Types of Design Patterns

Design patterns are divided into 3 categories, based on their working pattern.

  1. Creational Patterns
  2. Structural Patterns
  3. Behavioral Patterns

Each category of Design Patterns contains multiple patterns.

Scope of Design Pattern

As design patterns are implemented for Object-Oriented design, so there can be 2 scopes for a design pattern:

  1. Class: patterns that have class scope handle relations between classes & subclasses, and these relations are fixed at compile time.
  2. Object: patterns that have object scope deals with the relationship between objects, and these relations can be changed at runtime.

Following Diagram shows the categories and scopes of the design patterns.

Let’s take a look at each type and what patterns are included in each of these.

Creational Patterns

Creational patterns provide a way to create objects. While creating an object, these patterns are used to wrap the instantiation process of that new object.

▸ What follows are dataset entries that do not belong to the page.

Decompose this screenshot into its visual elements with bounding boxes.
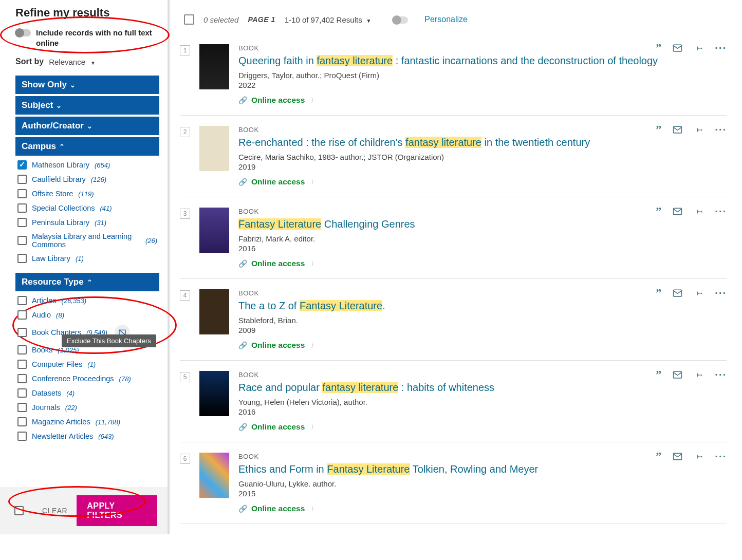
personalize-control[interactable]: Personalize: [393, 15, 468, 24]
facet-show-only[interactable]: Show Only⌄: [15, 76, 159, 94]
result-thumbnail[interactable]: [199, 44, 229, 89]
actions-checkbox[interactable]: [14, 506, 24, 515]
facet-checkbox[interactable]: [17, 310, 27, 320]
cite-icon[interactable]: ”: [656, 450, 661, 463]
chevron-down-icon: ⌄: [70, 81, 76, 89]
result-authors: Fabrizi, Mark A. editor.: [238, 234, 727, 243]
result-thumbnail[interactable]: [199, 453, 229, 498]
email-icon[interactable]: [673, 288, 682, 298]
facet-checkbox[interactable]: [17, 218, 27, 227]
result-title[interactable]: Fantasy Literature Challenging Genres: [238, 217, 727, 231]
cite-icon[interactable]: ”: [656, 41, 661, 54]
facet-item[interactable]: Journals (22): [15, 400, 159, 415]
result-title[interactable]: Ethics and Form in Fantasy Literature To…: [238, 462, 727, 476]
cite-icon[interactable]: ”: [656, 368, 661, 381]
online-access-link[interactable]: 🔗 Online access 〉: [238, 96, 727, 105]
facet-checkbox[interactable]: [17, 160, 27, 170]
facet-checkbox[interactable]: [17, 296, 27, 305]
more-icon[interactable]: ···: [715, 42, 727, 54]
result-actions: ” ···: [656, 41, 727, 54]
facet-item[interactable]: Computer Files (1): [15, 357, 159, 371]
facet-item[interactable]: Magazine Articles (11,788): [15, 415, 159, 429]
facet-checkbox[interactable]: [17, 417, 27, 426]
facet-subject[interactable]: Subject⌄: [15, 96, 159, 115]
facet-item[interactable]: Offsite Store (119): [15, 186, 159, 201]
facet-item[interactable]: Malaysia Library and Learning Commons (2…: [15, 230, 159, 251]
facet-campus[interactable]: Campus⌃: [15, 137, 159, 156]
facet-label: Offsite Store: [32, 190, 73, 198]
select-all-checkbox[interactable]: [184, 14, 194, 25]
email-icon[interactable]: [673, 125, 682, 135]
email-icon[interactable]: [673, 452, 682, 461]
facet-author[interactable]: Author/Creator⌄: [15, 117, 159, 135]
facet-checkbox[interactable]: [17, 236, 27, 245]
facet-item[interactable]: Special Collections (41): [15, 201, 159, 215]
pin-icon[interactable]: [694, 207, 703, 216]
pin-icon[interactable]: [694, 43, 703, 53]
sort-row: Sort by Relevance ▼: [15, 57, 159, 66]
facet-checkbox[interactable]: [17, 328, 27, 337]
facet-checkbox[interactable]: [17, 175, 27, 184]
cite-icon[interactable]: ”: [656, 204, 661, 218]
email-icon[interactable]: [673, 43, 682, 53]
facet-checkbox[interactable]: [17, 403, 27, 412]
online-access-link[interactable]: 🔗 Online access 〉: [238, 177, 727, 186]
cite-icon[interactable]: ”: [656, 286, 661, 300]
result-title[interactable]: The a to Z of Fantasy Literature.: [238, 299, 727, 313]
email-icon[interactable]: [673, 207, 682, 216]
facet-item[interactable]: Conference Proceedings (78): [15, 371, 159, 386]
result-title[interactable]: Queering faith in fantasy literature : f…: [238, 54, 727, 68]
pin-icon[interactable]: [694, 125, 703, 135]
facet-checkbox[interactable]: [17, 374, 27, 383]
facet-item[interactable]: Audio (8): [15, 308, 159, 322]
online-access-link[interactable]: 🔗 Online access 〉: [238, 422, 727, 432]
facet-resource-type[interactable]: Resource Type⌃: [15, 273, 159, 291]
facet-item[interactable]: Caulfield Library (126): [15, 172, 159, 186]
email-icon[interactable]: [673, 370, 682, 380]
include-no-fulltext-toggle[interactable]: [15, 29, 31, 36]
facet-checkbox[interactable]: [17, 360, 27, 369]
facet-item[interactable]: Matheson Library (654): [15, 158, 159, 172]
online-access-link[interactable]: 🔗 Online access 〉: [238, 504, 727, 513]
online-access-link[interactable]: 🔗 Online access 〉: [238, 259, 727, 268]
apply-filters-button[interactable]: APPLY FILTERS: [77, 495, 157, 526]
result-thumbnail[interactable]: [199, 289, 229, 334]
facet-checkbox[interactable]: [17, 388, 27, 398]
result-thumbnail[interactable]: [199, 126, 229, 171]
result-thumbnail[interactable]: [199, 371, 229, 416]
sort-dropdown[interactable]: Relevance ▼: [49, 58, 96, 66]
facet-checkbox[interactable]: [17, 203, 27, 213]
filter-actions-bar: CLEAR APPLY FILTERS: [0, 487, 168, 534]
more-icon[interactable]: ···: [715, 124, 727, 136]
facet-checkbox[interactable]: [17, 345, 27, 354]
facet-item[interactable]: Law Library (1): [15, 251, 159, 266]
more-icon[interactable]: ···: [715, 451, 727, 462]
facet-item[interactable]: Articles (26,353): [15, 293, 159, 308]
results-main: 0 selected PAGE 1 1-10 of 97,402 Results…: [170, 0, 742, 534]
facet-label: Conference Proceedings: [32, 375, 114, 383]
pin-icon[interactable]: [694, 288, 703, 298]
results-range-dropdown[interactable]: 1-10 of 97,402 Results ▼: [285, 15, 372, 24]
clear-button[interactable]: CLEAR: [42, 507, 67, 515]
facet-checkbox[interactable]: [17, 432, 27, 441]
sidebar-divider: [168, 0, 170, 534]
result-title[interactable]: Race and popular fantasy literature : ha…: [238, 381, 727, 395]
facet-count: (11,788): [96, 418, 120, 426]
result-thumbnail[interactable]: [199, 208, 229, 253]
online-access-link[interactable]: 🔗 Online access 〉: [238, 341, 727, 350]
more-icon[interactable]: ···: [715, 287, 727, 299]
more-icon[interactable]: ···: [715, 369, 727, 381]
facet-item[interactable]: Peninsula Library (31): [15, 215, 159, 230]
more-icon[interactable]: ···: [715, 206, 727, 217]
personalize-toggle[interactable]: [393, 16, 408, 24]
facet-item[interactable]: Newsletter Articles (643): [15, 429, 159, 443]
pin-icon[interactable]: [694, 452, 703, 461]
pin-icon[interactable]: [694, 370, 703, 380]
facet-item[interactable]: Datasets (4): [15, 386, 159, 400]
cite-icon[interactable]: ”: [656, 123, 661, 136]
facet-item[interactable]: Book Chapters (9,549) Exclude This Book …: [15, 322, 159, 343]
facet-checkbox[interactable]: [17, 189, 27, 198]
refine-sidebar: Refine my results Include records with n…: [0, 0, 170, 534]
result-title[interactable]: Re-enchanted : the rise of children's fa…: [238, 136, 727, 150]
facet-checkbox[interactable]: [17, 254, 27, 263]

Here are some criteria for creation patterns:

  • The different creational process does the object creation differently and is used in different use cases.
  • The creation of a new object is abstracted and hidden inside the creational pattern implementation, so the client does not need to know the details while using it.
  • Sometimes the creational patterns can be interchangeable. Like, in some use cases, the Abstract Factory and Prototype patterns can be used interchangeably.
  • Sometimes these patterns can be complementary. Like, the Prototype pattern can use Singleton in the implementation, or the Builder can use another pattern while building elements.

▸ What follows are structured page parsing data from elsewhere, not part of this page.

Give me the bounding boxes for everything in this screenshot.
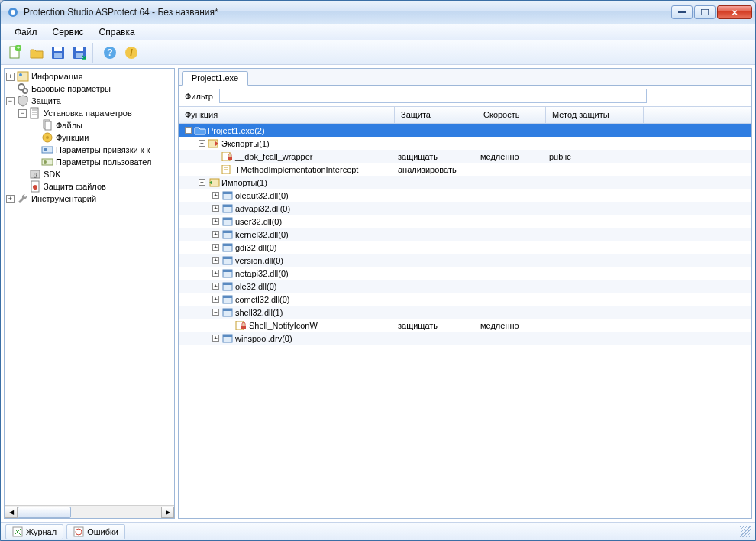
toolbar-saveas-button[interactable] bbox=[69, 43, 89, 63]
sidebar-item[interactable]: −Защита bbox=[6, 95, 173, 107]
grid-body[interactable]: −Project1.exe(2)−Экспорты(1)__dbk_fcall_… bbox=[179, 124, 751, 518]
tree-expander-icon[interactable]: − bbox=[18, 109, 27, 118]
grid-row[interactable]: +user32.dll(0) bbox=[179, 215, 751, 228]
grid-row[interactable]: +gdi32.dll(0) bbox=[179, 241, 751, 254]
grid-row[interactable]: −Импорты(1) bbox=[179, 176, 751, 189]
grid-row[interactable]: −Project1.exe(2) bbox=[179, 124, 751, 137]
sidebar-item[interactable]: +Информация bbox=[6, 70, 173, 83]
grid-row[interactable]: TMethodImplementationInterceptанализиров… bbox=[179, 163, 751, 176]
tree-expander-icon[interactable]: + bbox=[6, 73, 15, 81]
svg-rect-17 bbox=[18, 72, 28, 81]
row-expander-icon[interactable]: + bbox=[212, 335, 219, 342]
toolbar-help-button[interactable]: ? bbox=[100, 43, 120, 63]
row-expander-icon[interactable]: + bbox=[212, 205, 219, 212]
sidebar-item[interactable]: Функции bbox=[31, 131, 173, 144]
filter-input[interactable] bbox=[219, 89, 647, 103]
import-icon bbox=[208, 177, 220, 188]
sidebar-item[interactable]: {}SDK bbox=[18, 168, 173, 180]
grid-row[interactable]: Shell_NotifyIconWзащищатьмедленно bbox=[179, 319, 751, 332]
sidebar-item[interactable]: −Установка параметров bbox=[18, 107, 173, 119]
dll-icon bbox=[221, 294, 234, 305]
grid-row[interactable]: +advapi32.dll(0) bbox=[179, 202, 751, 215]
window-title: Protection Studio ASProtect 64 - Без наз… bbox=[24, 7, 671, 18]
row-expander-icon[interactable]: − bbox=[212, 309, 219, 316]
grid-row[interactable]: +kernel32.dll(0) bbox=[179, 228, 751, 241]
filter-row: Фильтр bbox=[179, 86, 751, 107]
sidebar-item-label: Инструментарий bbox=[31, 194, 96, 203]
row-expander-icon[interactable]: − bbox=[185, 127, 192, 134]
row-expander-icon[interactable]: − bbox=[199, 140, 205, 147]
row-expander-icon[interactable]: + bbox=[212, 192, 219, 199]
toolbar-save-button[interactable] bbox=[48, 43, 68, 63]
scroll-thumb[interactable] bbox=[18, 507, 71, 518]
cell-protection: анализировать bbox=[395, 165, 477, 174]
row-expander-icon[interactable]: + bbox=[212, 257, 219, 264]
row-label: Импорты(1) bbox=[221, 178, 267, 187]
scroll-left-icon[interactable]: ◀ bbox=[5, 507, 18, 518]
toolbar-about-button[interactable]: i bbox=[121, 43, 141, 63]
tree-expander-icon[interactable]: − bbox=[6, 97, 15, 105]
close-button[interactable]: ✕ bbox=[717, 5, 752, 19]
col-speed[interactable]: Скорость bbox=[477, 107, 546, 123]
grid-row[interactable]: −Экспорты(1) bbox=[179, 137, 751, 150]
row-label: oleaut32.dll(0) bbox=[235, 191, 289, 200]
titlebar: Protection Studio ASProtect 64 - Без наз… bbox=[1, 1, 755, 24]
maximize-button[interactable] bbox=[694, 5, 716, 19]
sidebar-item-label: Базовые параметры bbox=[31, 84, 111, 93]
minimize-button[interactable] bbox=[671, 5, 693, 19]
cell-method: public bbox=[546, 152, 638, 161]
sidebar-item[interactable]: Базовые параметры bbox=[6, 83, 173, 95]
col-protection[interactable]: Защита bbox=[395, 107, 477, 123]
toolbar-new-button[interactable]: + bbox=[5, 43, 25, 63]
scroll-right-icon[interactable]: ▶ bbox=[161, 507, 174, 518]
status-journal-label: Журнал bbox=[26, 527, 57, 536]
row-expander-icon[interactable]: − bbox=[199, 179, 205, 186]
tab-project[interactable]: Project1.exe bbox=[182, 71, 248, 86]
grid-row[interactable]: +ole32.dll(0) bbox=[179, 280, 751, 293]
row-label: Экспорты(1) bbox=[221, 139, 270, 148]
svg-rect-21 bbox=[31, 108, 38, 118]
menu-file[interactable]: Файл bbox=[8, 25, 44, 39]
status-errors-button[interactable]: Ошибки bbox=[66, 524, 125, 539]
row-expander-icon[interactable]: + bbox=[212, 231, 219, 238]
row-expander-icon[interactable]: + bbox=[212, 283, 219, 290]
grid-row[interactable]: __dbk_fcall_wrapperзащищатьмедленноpubli… bbox=[179, 150, 751, 163]
sidebar-item[interactable]: Файлы bbox=[31, 119, 173, 131]
toolbar-separator bbox=[92, 43, 97, 63]
grid-row[interactable]: +netapi32.dll(0) bbox=[179, 267, 751, 280]
grid-row[interactable]: −shell32.dll(1) bbox=[179, 306, 751, 319]
row-expander-icon[interactable]: + bbox=[212, 218, 219, 225]
row-label: version.dll(0) bbox=[235, 256, 283, 265]
sidebar-item[interactable]: Параметры пользовател bbox=[31, 156, 173, 168]
sidebar-item-label: Параметры пользовател bbox=[56, 157, 151, 167]
tree-expander-icon[interactable]: + bbox=[6, 195, 15, 203]
sidebar-hscrollbar[interactable]: ◀ ▶ bbox=[5, 505, 174, 518]
sidebar-item[interactable]: +Инструментарий bbox=[6, 193, 173, 205]
grid-row[interactable]: +comctl32.dll(0) bbox=[179, 293, 751, 306]
dll-icon bbox=[221, 281, 234, 292]
nav-tree[interactable]: +ИнформацияБазовые параметры−Защита−Уста… bbox=[5, 69, 174, 505]
sidebar-item[interactable]: Параметры привязки к к bbox=[31, 144, 173, 156]
svg-rect-2 bbox=[678, 11, 686, 13]
row-expander-icon[interactable]: + bbox=[212, 296, 219, 303]
grid-row[interactable]: +winspool.drv(0) bbox=[179, 332, 751, 345]
filter-label: Фильтр bbox=[185, 92, 213, 101]
info-icon bbox=[17, 70, 29, 83]
row-expander-icon[interactable]: + bbox=[212, 244, 219, 251]
col-function[interactable]: Функция bbox=[179, 107, 395, 123]
menu-help[interactable]: Справка bbox=[93, 25, 141, 39]
menu-service[interactable]: Сервис bbox=[47, 25, 90, 39]
col-method[interactable]: Метод защиты bbox=[546, 107, 644, 123]
grid-row[interactable]: +version.dll(0) bbox=[179, 254, 751, 267]
row-expander-icon[interactable]: + bbox=[212, 270, 219, 277]
svg-rect-57 bbox=[223, 309, 232, 311]
svg-rect-9 bbox=[54, 53, 62, 58]
shield-icon bbox=[17, 95, 29, 107]
svg-rect-3 bbox=[701, 9, 709, 15]
resize-grip-icon[interactable] bbox=[740, 526, 751, 537]
sidebar-item[interactable]: Защита файлов bbox=[18, 180, 173, 193]
status-journal-button[interactable]: Журнал bbox=[5, 524, 63, 539]
status-errors-label: Ошибки bbox=[87, 527, 118, 536]
toolbar-open-button[interactable] bbox=[27, 43, 47, 63]
grid-row[interactable]: +oleaut32.dll(0) bbox=[179, 189, 751, 202]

Here is the list of creational patterns. Check the details and implementation in different programming languages, below.

Singleton Pattern

Ensure only one instance of a Class.

Factory Pattern

Generate objects based on selected criteria.

Abstract Factory Pattern

Factory of Factories.

Builder Pattern

Separate construction of a complex object from representation.

Prototype Pattern

Create a new object by copying/cloning an existing one.

Structural Patterns

Strctural patterns are used to compose/construct a bigger structure by using classes and objects. While building the structure, the patterns ensure flexibility and extensibility.

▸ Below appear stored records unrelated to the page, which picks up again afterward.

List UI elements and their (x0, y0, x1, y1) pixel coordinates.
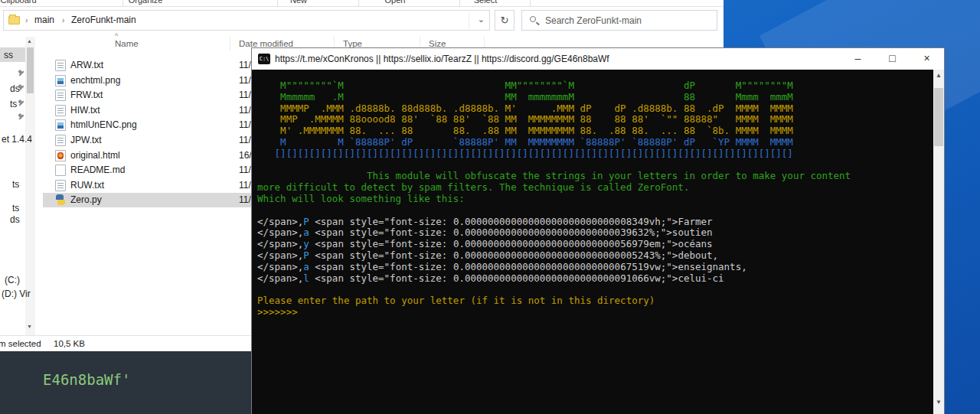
scroll-down-icon[interactable]: ▼ (936, 399, 942, 406)
pin-icon (18, 114, 25, 122)
selection-status: m selected (0, 339, 41, 348)
txt-file-icon (55, 105, 66, 116)
console-line: more difficult to detect by spam filters… (257, 182, 851, 194)
png-file-icon (55, 119, 66, 131)
file-name: JPW.txt (70, 135, 102, 145)
sidebar-item[interactable]: et 1.4.4 (2, 134, 32, 146)
breadcrumb-item-current[interactable]: ZeroFunkt-main (71, 15, 136, 25)
address-bar[interactable]: › main › ZeroFunkt-main ⌄ (3, 10, 490, 31)
close-button[interactable]: × (910, 48, 944, 70)
breadcrumb-item-main[interactable]: main (34, 15, 54, 25)
console-line: </span>,a <span style="font-size: 0.0000… (257, 227, 851, 239)
ribbon-strip: ClipboardOrganizeNewOpenSelect (0, 0, 724, 7)
file-date: 11/ (239, 60, 251, 70)
ribbon-group-organize: Organize (129, 0, 163, 5)
console-title-bar[interactable]: C:\ https://t.me/xConKronos || https://s… (252, 48, 944, 70)
address-dropdown-icon[interactable]: ⌄ (478, 15, 485, 24)
file-date: 11/ (239, 180, 251, 191)
navigation-pane: ▲ ▼ ssdstset 1.4.4tstsds(C:)(D:) Vir (0, 37, 37, 335)
ribbon-group-clipboard: Clipboard (0, 0, 36, 5)
breadcrumb-chevron: › (62, 15, 64, 25)
selection-size: 10,5 KB (54, 339, 85, 348)
ribbon-group-select: Select (474, 0, 498, 5)
html-file-icon (55, 150, 66, 161)
console-line: </span>,y <span style="font-size: 0.0000… (257, 239, 851, 250)
console-window: C:\ https://t.me/xConKronos || https://s… (251, 47, 945, 414)
sidebar-item[interactable]: ss (4, 50, 13, 62)
md-file-icon (55, 165, 66, 176)
file-date: 16/ (239, 150, 252, 161)
maximize-button[interactable]: □ (875, 48, 910, 70)
sidebar-item[interactable]: (D:) Vir (2, 288, 31, 301)
editor-text-fragment: E46n8baWf' (43, 371, 130, 388)
editor-pane: E46n8baWf' (0, 351, 251, 414)
console-line: </span>,P <span style="font-size: 0.0000… (257, 217, 851, 228)
console-scrollbar[interactable]: ▲ ▼ (933, 70, 944, 414)
png-file-icon (55, 75, 66, 86)
txt-file-icon (55, 135, 66, 146)
sidebar-item[interactable]: (C:) (5, 275, 20, 287)
scrollbar-thumb[interactable] (27, 47, 34, 93)
txt-file-icon (55, 180, 66, 191)
pin-icon (18, 100, 25, 108)
scrollbar-thumb[interactable] (934, 88, 943, 146)
console-line: Mmmmmm .M MM mmmmmmmM 88 Mmmm mmmM (257, 92, 851, 103)
file-date: 11/ (239, 194, 251, 205)
divider (469, 13, 469, 29)
file-date: 11/ (239, 135, 251, 145)
file-date: 11/ (239, 90, 251, 100)
file-name: FRW.txt (70, 90, 103, 100)
console-line: MMMMP .MMM .d8888b. 88d888b. .d8888b. M'… (257, 103, 851, 115)
desktop: { "theme": { "green": "#2EA21D", "gold":… (0, 0, 980, 414)
console-line: </span>,P <span style="font-size: 0.0000… (257, 250, 851, 262)
file-name: enchtml.png (70, 75, 120, 86)
scroll-up-icon[interactable]: ▲ (936, 72, 942, 79)
cmd-icon: C:\ (258, 54, 270, 64)
console-line: </span>,l <span style="font-size: 0.0000… (257, 273, 851, 285)
console-body[interactable]: M""""""""`M MM""""""""`M dP M""""""""M M… (252, 70, 944, 414)
console-line: M' .MMMMMMM 88. ... 88 88. .88 MM MMMMMM… (257, 126, 851, 137)
sidebar-item[interactable]: ts (12, 203, 19, 215)
ribbon-group-open: Open (385, 0, 406, 5)
sidebar-item[interactable]: ts (12, 179, 19, 191)
sidebar-item[interactable]: ds (10, 214, 20, 227)
file-name: HIW.txt (70, 105, 100, 116)
console-line: M M `88888P' dP `88888P' MM MMMMMMMM `88… (257, 137, 851, 148)
refresh-button[interactable]: ↻ (495, 10, 514, 31)
scroll-up-icon[interactable]: ▲ (27, 38, 32, 44)
refresh-icon: ↻ (501, 15, 509, 26)
console-line: This module will obfuscate the strings i… (257, 171, 851, 182)
file-date: 11/ (239, 75, 251, 86)
file-name: README.md (70, 165, 125, 175)
breadcrumb-chevron: › (25, 15, 28, 25)
search-box[interactable] (521, 10, 717, 31)
console-line: [][][][][][][][][][][][][][][][][][][][]… (257, 148, 851, 160)
address-toolbar: › main › ZeroFunkt-main ⌄ ↻ (0, 8, 724, 35)
txt-file-icon (55, 90, 66, 101)
console-title: https://t.me/xConKronos || https://selli… (275, 54, 609, 64)
txt-file-icon (55, 60, 66, 71)
console-line (257, 160, 851, 171)
console-line: M""""""""`M MM""""""""`M dP M""""""""M (257, 80, 851, 92)
minimize-button[interactable]: – (841, 48, 875, 70)
search-icon (530, 16, 536, 22)
file-date: 11/ (239, 165, 251, 175)
console-line: >>>>>>> (257, 307, 851, 318)
console-line (257, 205, 851, 217)
file-date: 11/ (239, 105, 251, 116)
pin-icon (18, 70, 25, 78)
console-line: MMP .MMMMM 88ooood8 88' `88 88' `88 MM M… (257, 114, 851, 126)
console-line: Please enter the path to your letter (if… (257, 295, 851, 307)
file-name: original.html (70, 150, 120, 161)
ribbon-group-new: New (290, 0, 307, 5)
search-input[interactable] (545, 13, 710, 28)
column-header-name[interactable]: Name (115, 39, 139, 48)
console-line (257, 284, 851, 295)
pin-icon (18, 85, 25, 93)
sidebar-item[interactable]: ts (10, 99, 17, 111)
file-name: RUW.txt (70, 180, 104, 191)
file-name: Zero.py (70, 194, 102, 205)
scroll-down-icon[interactable]: ▼ (27, 324, 32, 329)
console-line: </span>,a <span style="font-size: 0.0000… (257, 262, 851, 273)
console-line: Which will look something like this: (257, 194, 851, 205)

Here is the list of structural patterns. Check the details and implementation in different programming languages, below.

Adapter Pattern

A bridge between already existing incompatible interfaces.

Bridge Pattern

Decouple both abstraction and implementation.

Composite Pattern

Handle list of objects (compositions) of the same interface together.

Decorator Pattern

Additional responsibility to individual objects without affecting other objects.

Facade Pattern

Unified interface to make subsystems easier to use.

Flyweight Pattern

Use shared objects in multiple contexts.

Proxy Pattern

Provide a placeholder to control access to the original object.

Behavioral Patterns

Behavioral patterns deal with the communication between a group of objects or classes. By impacting communication between objects, these patterns increase the flexibility of implementation.

Class-scoped patterns use inheritance to distribute responsibility between classes.
On the other hand, Object-scoped patterns use composition instead of inheritance.

Here is the list of behavioral patterns.

Chain of Responsibility Pattern

Chain the steps of processing a command.

Command Pattern

Wrap request in an object.

Interpreter Pattern

Interpreter for language/operation syntax.

Iterator Pattern

Traverse through a list of items.

Mediator Pattern

Middleman between two objects.

Memento Pattern

Store history of state change.

Observer Pattern

Notify state change to all dependent objects.

State Pattern

Change object behavior on state change.

Strategy Pattern

Use an algorithm from a group of interchangeable algorithms.

Template Method Pattern

Let subclasses redefine certain steps of algorithm.

Visitor Pattern

Move calculation/operation from a group of Classes to a separate (visitor) class.